Es war mir einfach alles egal. Es war mir egal, dass es stank, dass das Haus aussah wie eine Schweinestall. Es war mir absolut egal, dass meine Freunde sich um sich sorgten. Es war einfach nicht mehr wichtig.

Ich war wieder an diesem Punkt angekommen. Vor 11 Jahren hatte ich ihn bereits erreicht. 11 Jahre. Eine lange Zeit. Damals hatten Erwin und Hanji mich rausholen können. Ich war noch ein Teenager, leicht manipulierbar und formbar. Nun war es anders. Es war nicht mehr nur der Alkohol, der mir zu schaffen machte. Es waren die Gedanken. Die Schlafprobleme, die wiederkamen, als er ging. Die Depression. Die Angstattacken. Alles zusammen. Der Alkohol half. Er half beim Einschlafen. Half beim Durchschlafen. Er machte die Angstattacken weniger real. Und er vertrieb die Gedanken an Eren.
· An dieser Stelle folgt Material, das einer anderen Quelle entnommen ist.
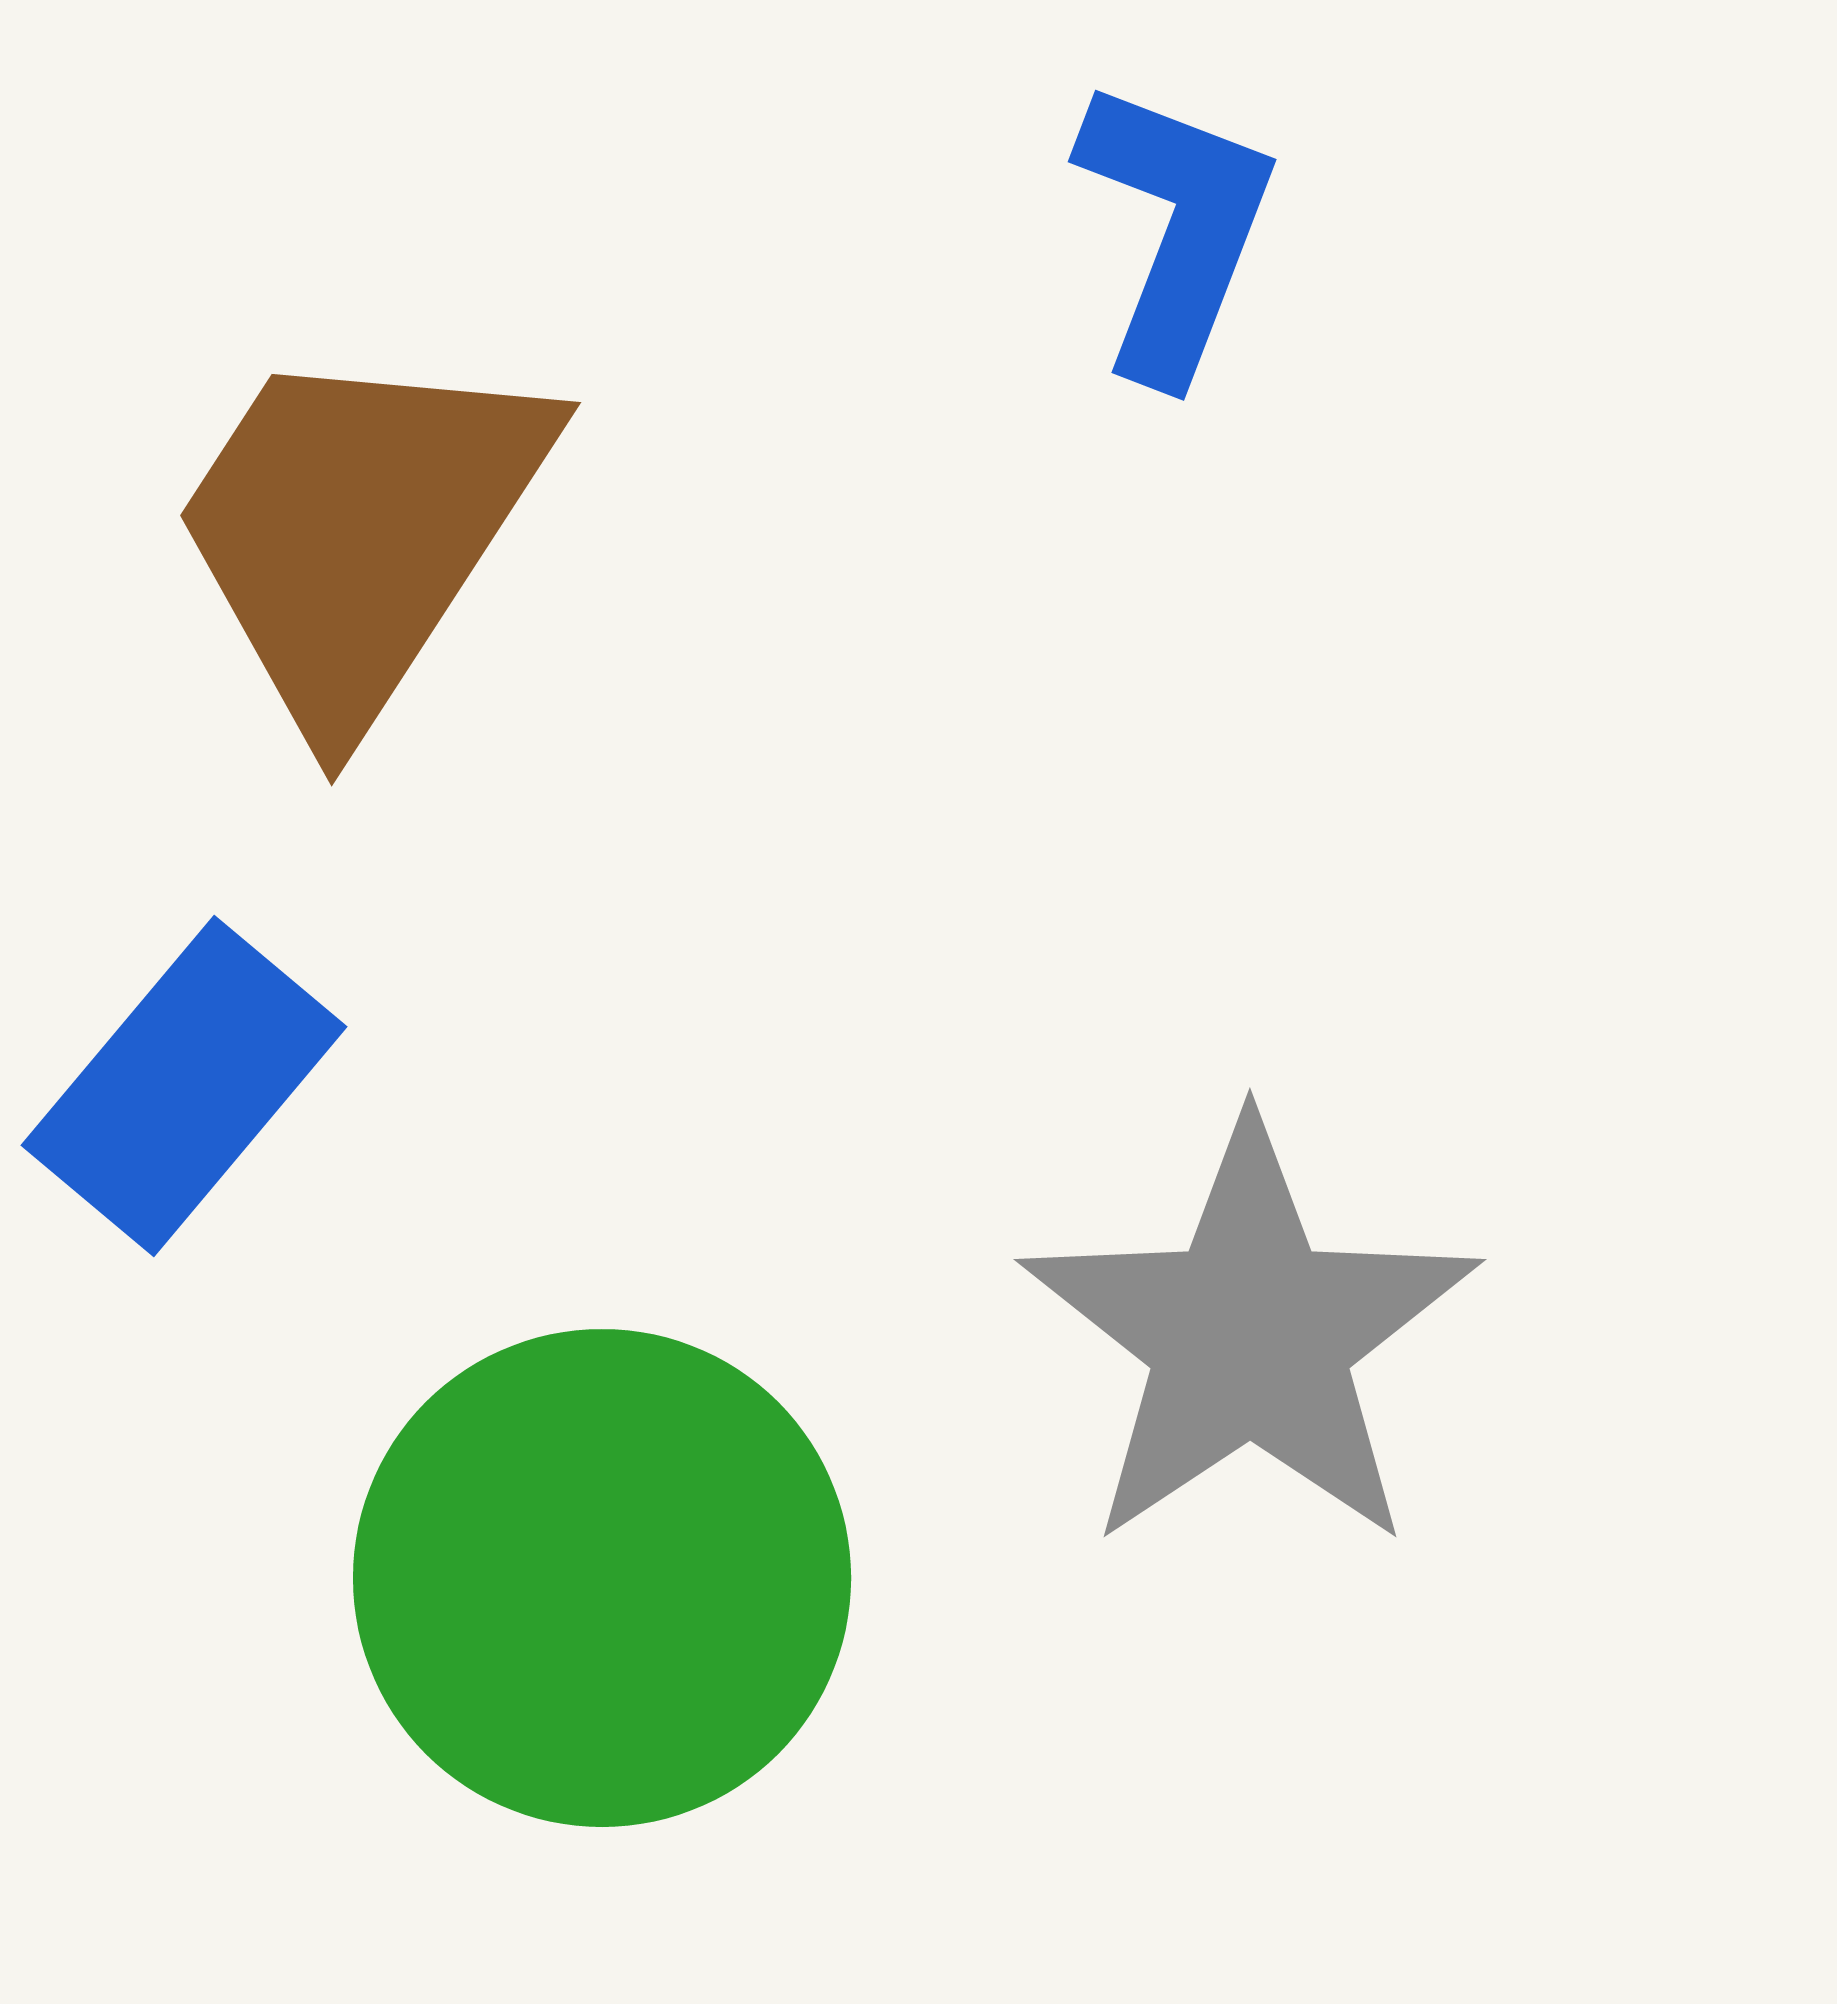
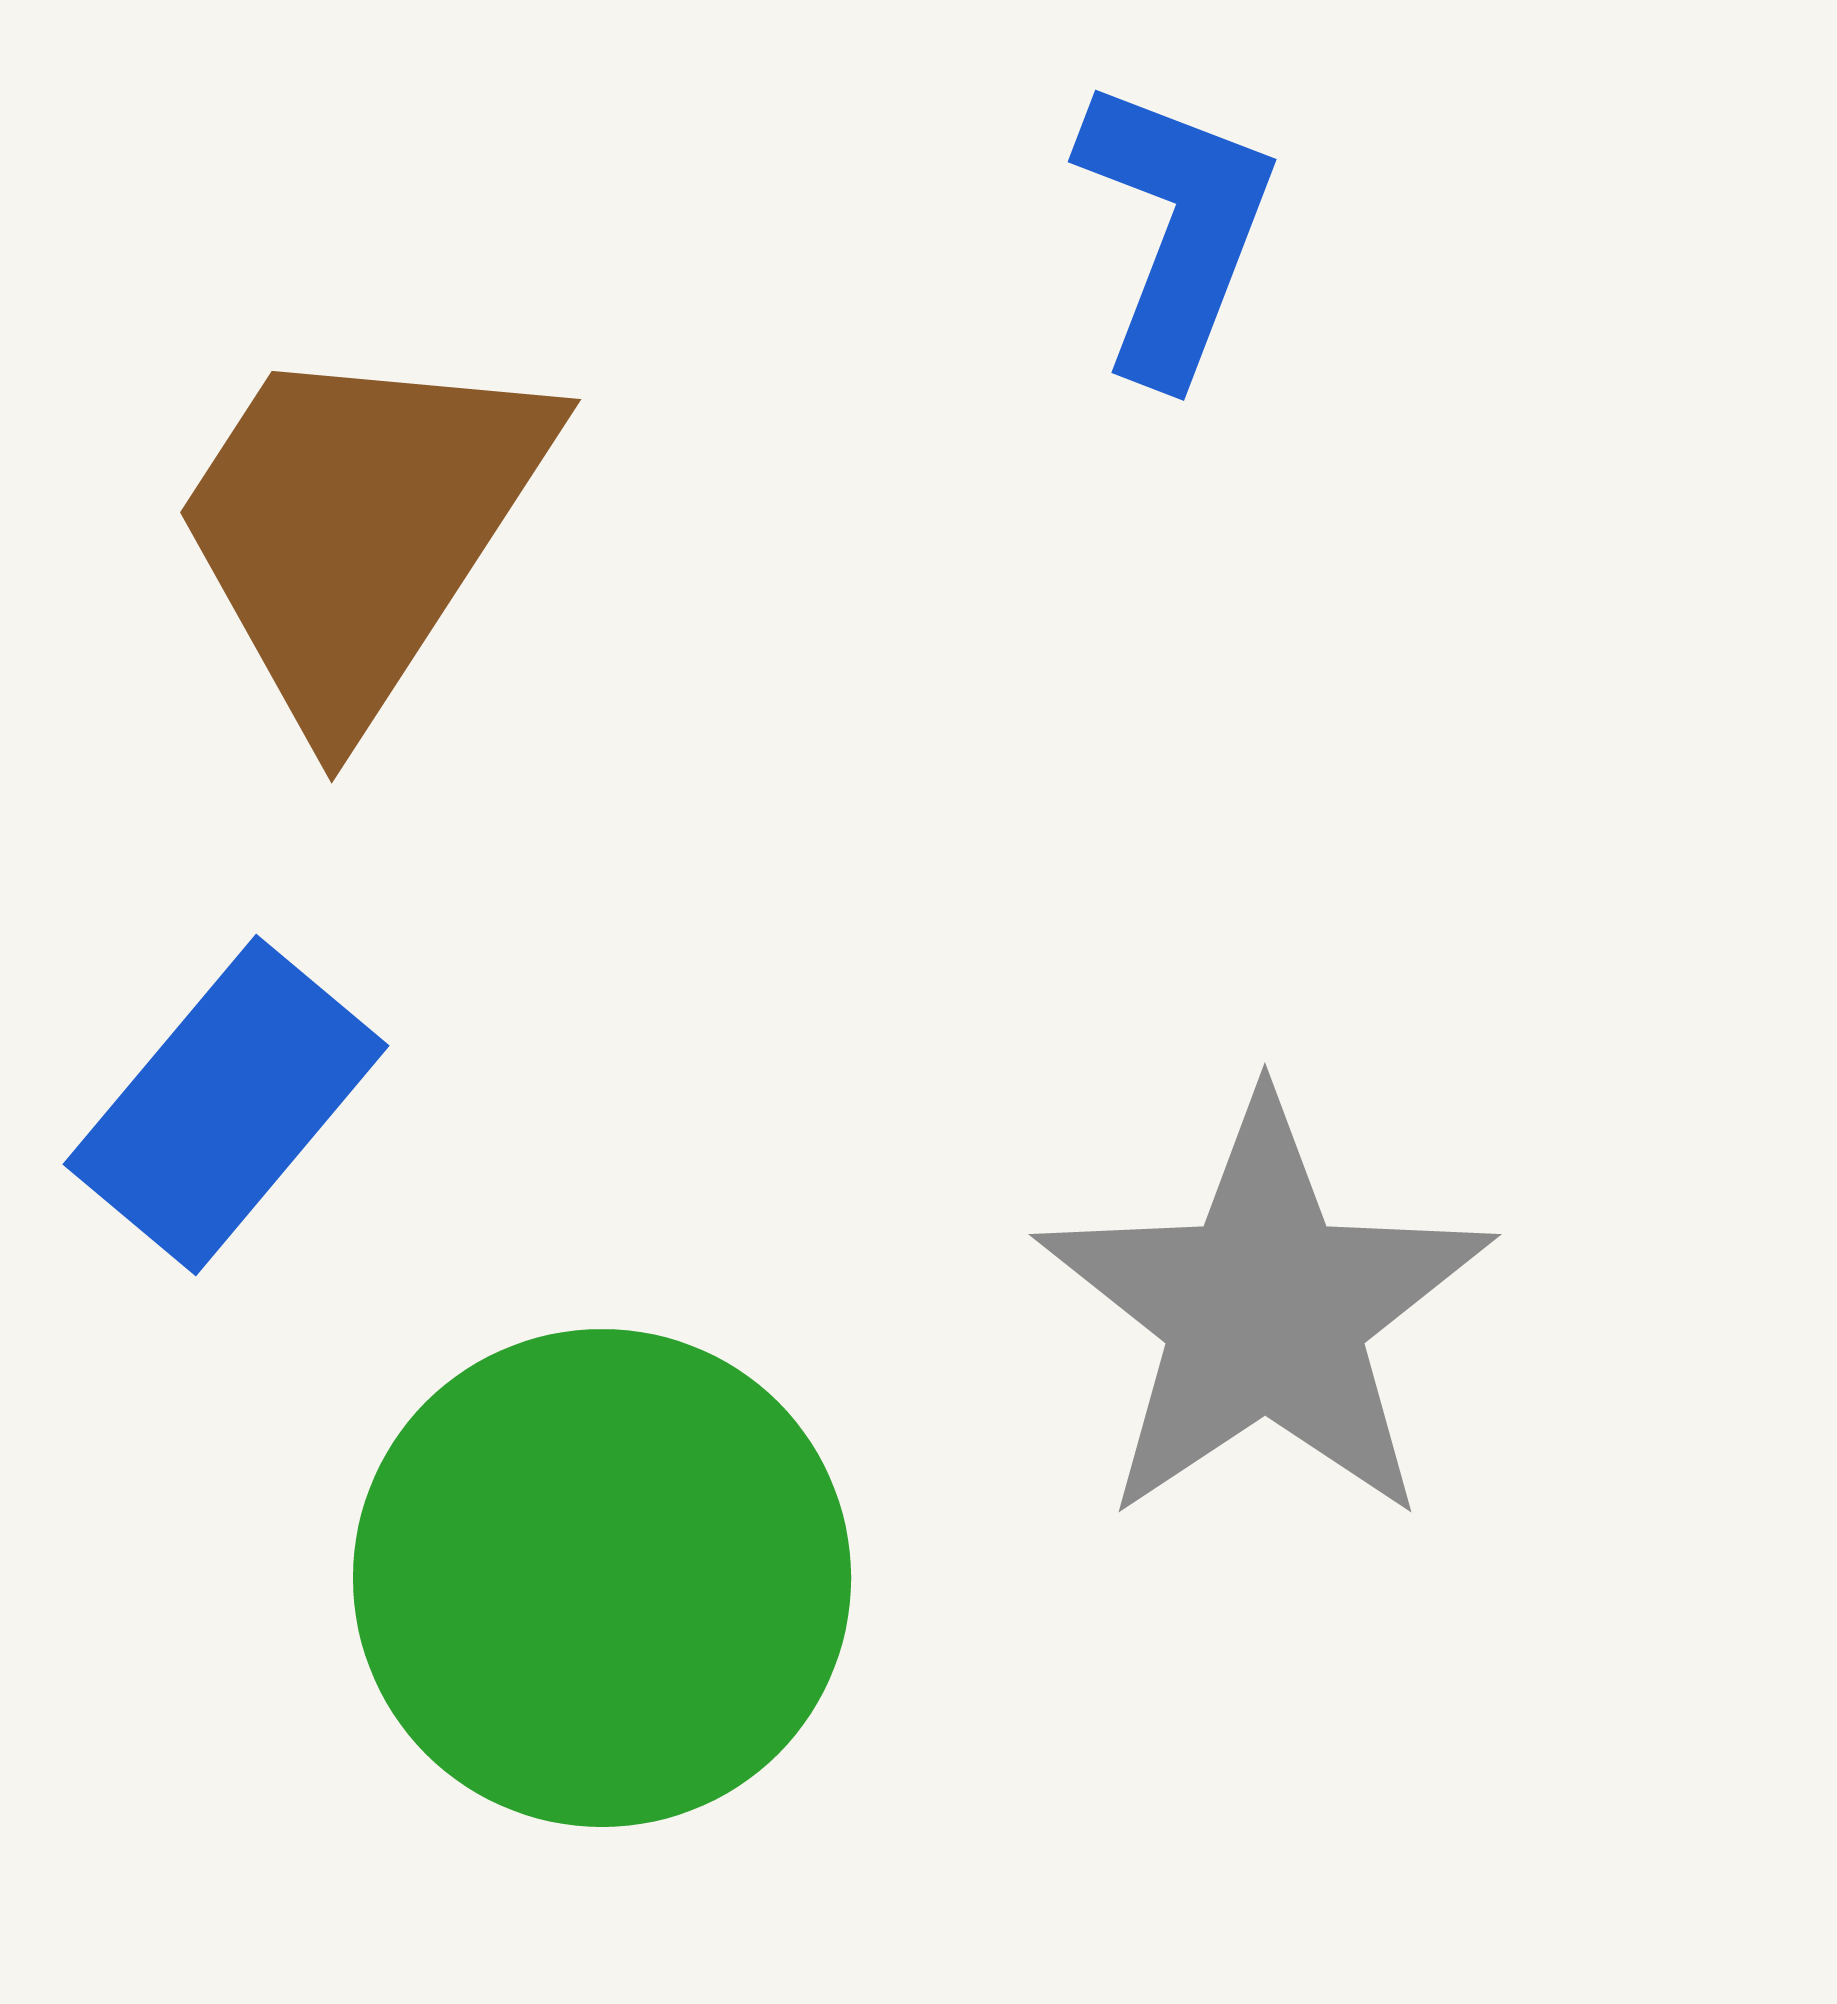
brown trapezoid: moved 3 px up
blue rectangle: moved 42 px right, 19 px down
gray star: moved 15 px right, 25 px up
„Hast du noch Essen hier?", fragte Hanji und ich zuckte mit den Schultern. „Vielleicht ist noch was im Tiefkühler.", murmelte Erwin und Hanji stand seufzend vom Sofa auf und verließ das Wohnzimmer. Erwin blieb bei mir sitzen und wuschelte mir durch die noch leicht feuchten Haare. „Du weißt, dass du nicht alleine hier sein musst. Mike und ich können herkommen oder du ziehst zu uns, bis es dir besser geht."
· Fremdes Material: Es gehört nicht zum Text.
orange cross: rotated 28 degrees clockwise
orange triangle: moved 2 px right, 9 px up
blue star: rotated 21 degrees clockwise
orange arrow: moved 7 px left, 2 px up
„Vergiss es. Das Letzte was ich brauche ist ein frisch verheiratetes Paar, das mir auf die Nerven geht." Erwin lachte leicht auf.
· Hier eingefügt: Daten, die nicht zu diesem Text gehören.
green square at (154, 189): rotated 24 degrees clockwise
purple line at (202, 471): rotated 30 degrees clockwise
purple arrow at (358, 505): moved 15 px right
„Und was würdest du brauchen?", hörten sie es und sahen zum Türrahmen. Hanji lehnte dort, hielt die Speisekarte eines Pizzaservices in den Händen und sah uns mit hochgezogener Augenbraue an. „Das weißt du.", ich wollte es nicht aussprechen. Wollte seinen Namen nicht sagen. Wollte nicht kitschig oder weinerlich klingen. Nicht, wenn ich es selber so versaut hatte. Es war meine Schuld, dass er nicht mehr da war. Und damit musste ich leben. Ich konnte nicht erwarten, dass er einfach zurückkommen würde. Und das tat ich auch nicht. Ich erwartete nichts. So konnte ich nicht noch mehr enttäuscht werden.

„Was wäre, wenn er wieder hier wäre? Was würdest du tun?" – „Hanji.", mahnend sah Erwin die Brillenträgerin an. „Nein ernsthaft. Diese Frage wird er uns wohl beantworten können."

„Ich weiß nicht, was ich tun würde. Ich weiß ja nicht, was er tun würde. Er würde mich wahrscheinlich nicht mal sehen wollen.", murmelte ich dann und legte den Kopf in den Nacken. Wenn er plötzlich vor meiner Tür stehen würde, würde ich mich vermutlich sofort für alles entschuldigen. Alles wofür ich mich vor einem Jahr bereits entschuldigt hatte. Ich würde ihm vermutlich sagen, dass ich ihn noch immer brauchen würde. Doch das konnte ich nicht sagen. Mein Ego oder mein Stolz – ich wusste es nicht genau – hinderte mich daran.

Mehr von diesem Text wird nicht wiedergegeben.